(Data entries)
"""

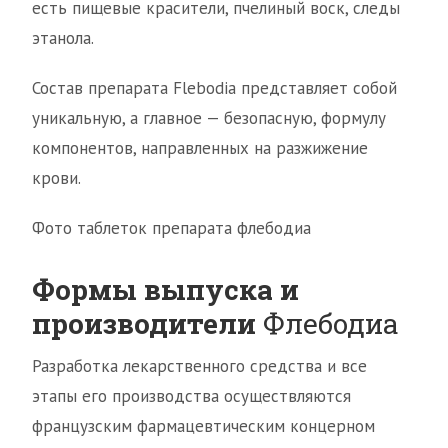
есть пищевые красители, пчелиный воск, следы
этанола.
Состав препарата Flebodia представляет собой
уникальную, а главное — безопасную, формулу
компонентов, направленных на разжижение
крови.
Фото таблеток препарата флебодиа
Формы выпуска и
производители
Флебодиа
Разработка лекарственного средства и все
этапы его производства осуществляются
французским фармацевтическим концерном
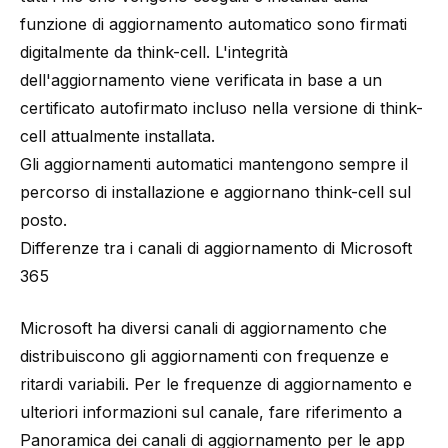
funzione di aggiornamento automatico sono firmati
digitalmente da think-cell. L'integrità
dell'aggiornamento viene verificata in base a un
certificato autofirmato incluso nella versione di think-
cell attualmente installata.
Gli aggiornamenti automatici mantengono sempre il
percorso di installazione e aggiornano think-cell sul
posto.
Differenze tra i canali di aggiornamento di Microsoft
365
Microsoft ha diversi canali di aggiornamento che
distribuiscono gli aggiornamenti con frequenze e
ritardi variabili. Per le frequenze di aggiornamento e
ulteriori informazioni sul canale, fare riferimento a
Panoramica dei canali di aggiornamento per le app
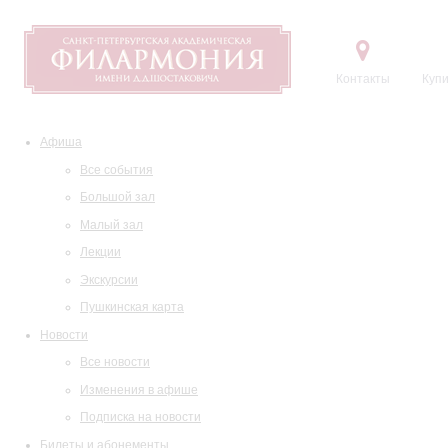
Контакты
Купи
Афиша
Все события
Большой зал
Малый зал
Лекции
Экскурсии
Пушкинская карта
Новости
Все новости
Изменения в афише
Подписка на новости
Билеты и абонементы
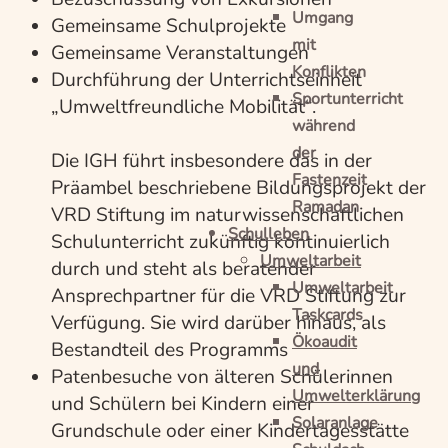
Umgang
Gemeinsame Schulprojekte
mit
Gemeinsame Veranstaltungen
Konflikten
Durchführung der Unterrichtseinheit
Sportunterricht
„Umweltfreundliche Mobilität“.
während
der
Die IGH führt insbesondere das in der
Fastenzeit
Präambel beschriebene Bildungsprojekt der
Ramadan
VRD Stiftung im naturwissenschaftlichen
Schulleben
Schulunterricht zukünftig kontinuierlich
Umweltarbeit
durch und steht als beratender
Umweltarbeit
Ansprechpartner für die VRD Stiftung zur
Taskcards
Verfügung. Sie wird darüber hinaus, als
Ökoaudit
Bestandteil des Programms
und
Patenbesuche von älteren Schülerinnen
Umwelterklärung
und Schülern bei Kindern einer
Solaranlage
Grundschule oder einer Kindertagesstätte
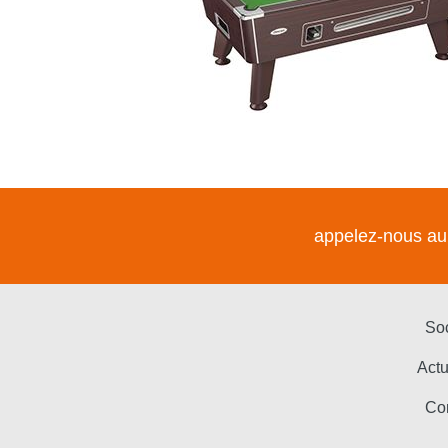
appelez-nous a
So
Actu
Co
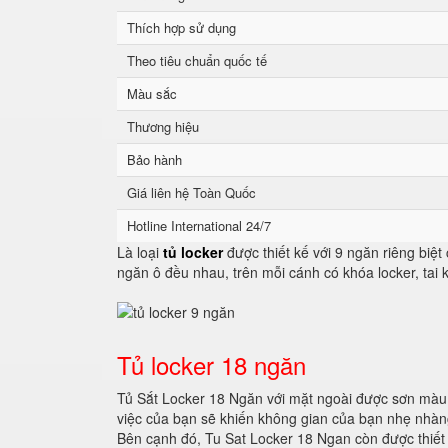
Thích hợp sử dụng
Theo tiêu chuẩn quốc tế
Màu sắc
Thương hiệu
Bảo hành
Giá liên hệ Toàn Quốc
Hotline International 24/7
Là loại
tủ locker
được thiết kế với 9 ngăn riêng biệt
ngăn ô đều nhau, trên mỗi cánh có khóa locker, tai
Tủ locker 18 ngăn
Tủ Sắt Locker 18 Ngăn với mặt ngoài được sơn màu 
việc của bạn sẽ khiến không gian của bạn nhẹ nhàng
Bên cạnh đó, Tu Sat Locker 18 Ngan còn được thiết 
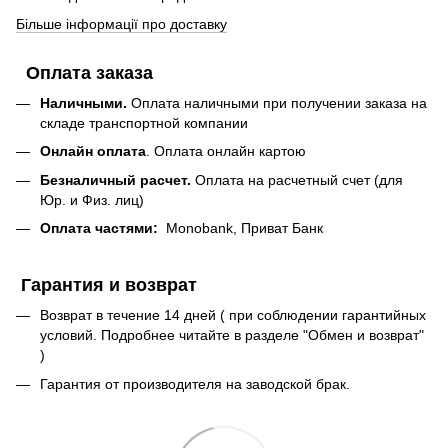
Більше інформації про доставку
Оплата заказа
Наличными.
Оплата наличными при получении заказа на
складе транспортной компании
Онлайн оплата
. Оплата онлайн картою
Безналичный расчет.
Оплата на расчетный счет (для
Юр. и Физ. лиц)
Оплата частями:
Monobank, Приват Банк
Гарантия и возврат
Возврат в течение 14 дней ( при соблюдении гарантийных
условий. Подробнее читайте в разделе "Обмен и возврат"
)
Гарантия от производителя на заводской брак.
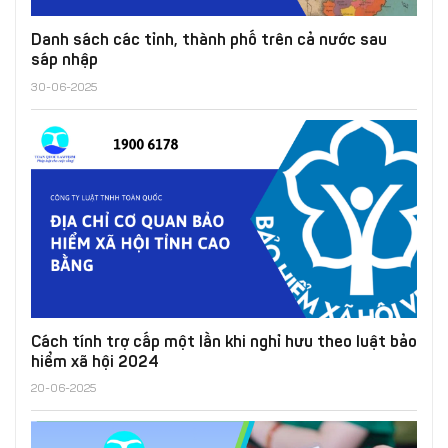
Danh sách các tỉnh, thành phố trên cả nước sau
sáp nhập
30-06-2025
Cách tính trợ cấp một lần khi nghỉ hưu theo luật bảo
hiểm xã hội 2024
20-06-2025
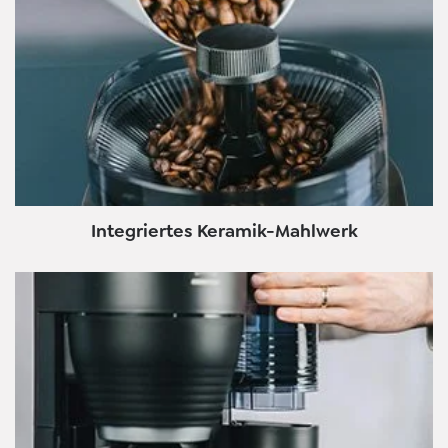
Integriertes Keramik-Mahlwerk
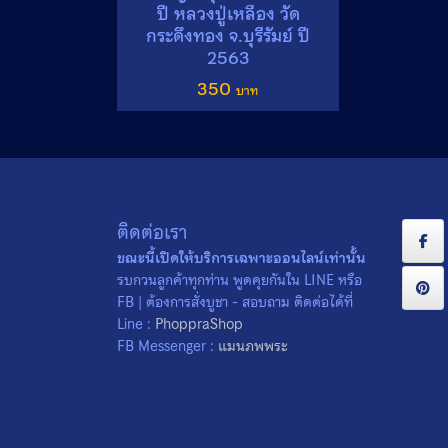
ปี หลวงปู่เหลือง วัด
กระดึงทอง จ.บุรีรัมย์ ปี
2563
350
ติดต่อเรา
ขณะนี้เปิดให้บริการเฉพาะออนไลน์เท่านั้น
รบกวนลูกค้าทุกท่าน พูดคุยกันใน LINE หรือ
FB | ต้องการสั่งบูชา - สอบถาม ติดต่อได้ที่
Line :
PhoppraShop
FB Messenger :
แมนภพพระ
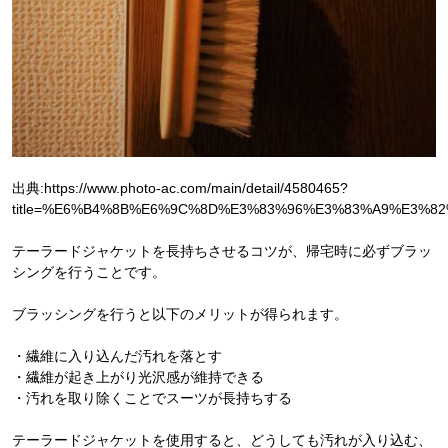
出典:https://www.photo-ac.com/main/detail/4580465?
title=%E6%B4%8B%E6%9C%8D%E3%83%96%E3%83%A9%E3%82%B
テーラードジャケットを長持ちさせるコツが、帰宅時に必ずブラッ
シングを行うことです。
ブラッシングを行うと以下のメリットが得られます。
・繊維に入り込んだ汚れを落とす
・繊維が起き上がり光沢感が維持できる
・汚れを取り除くことでスーツが長持ちする
テーラードジャケットを使用すると、どうしても汚れが入り込む、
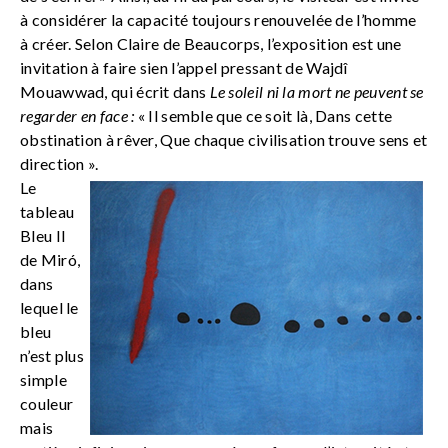
à considérer la capacité toujours renouvelée de l’homme
à créer. Selon Claire de Beaucorps, l’exposition est une
invitation à faire sien l’appel pressant de Wajdî
Mouawwad, qui écrit dans
Le soleil ni la mort ne peuvent se
regarder en face :
« Il semble que ce soit là, Dans cette
obstination à rêver, Que chaque civilisation trouve sens et
direction ».
Le
tableau
Bleu II
de Miró,
dans
lequel le
bleu
n’est plus
simple
couleur
mais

"""

* [EXERCISE DESCRIPTION] Search the data above for the word "thiết" and show every line that has it.

* [WRITTEN ANSWER]
được thiết kế với 9 ngăn riêng biệt
Bên cạnh đó, Tu Sat Locker 18 Ngan còn được thiết 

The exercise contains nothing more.